When Junior starts his first day of third grade, he sees that Igor Peabody is the principal of his new school. Peabody panics at the sight of him and promptly promotes him to the sixth grade. He gets on school bully Murph's bad side when he tapes him to the chalkboard. Murph retaliates by trying to drop the school's satellite dish on Junior, but it misses him and hits Ben instead, knocking him out. When Ben comes to, he sees school nurse Annie Young and becomes smitten with her. Junior, annoyed at Ben's sudden love interest, retaliates by attempting to draw a mustache on Annie's picture hanging in the hall, only to be foiled by Trixie, the girl whose balloon he popped earlier.

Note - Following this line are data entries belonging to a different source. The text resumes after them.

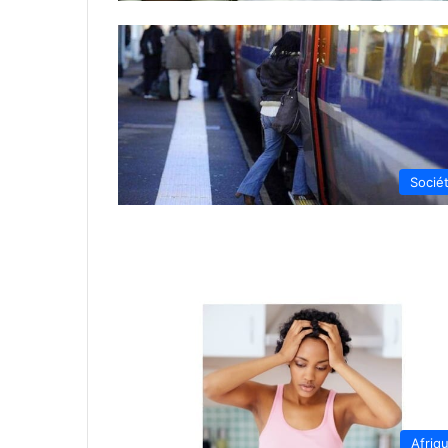
Socié
Afriq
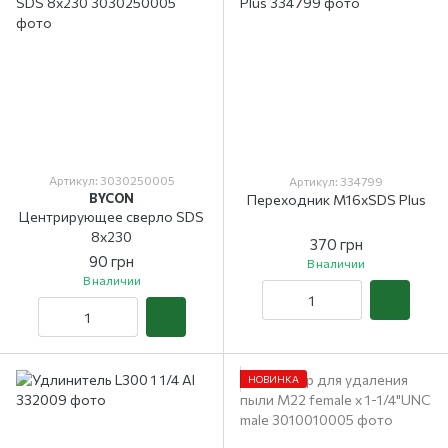
Артикул: 3030250005
Артикул: 334799
BYCON
Переходник М16xSDS Plus
Центрирующее сверло SDS
8х230
370 грн
90 грн
В наличии
В наличии
НОВИНКА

Throughout the film, Trixie and Junior engage in an escalating prank war.

Around the same time, LaWanda DuMore, the richest lady in Mortville, takes an interest in Ben, much to Junior's chagrin. While Ben and Junior are gone for the day, she decorates the house to impress Ben. Junior ruins a dinner LaWanda makes by putting live cockroaches in the food. Afterwards, she tells him that when she is his stepmother she will send him to boarding school in Baghdad. He tries to tell Ben that she is bad, but Ben does not believe him. 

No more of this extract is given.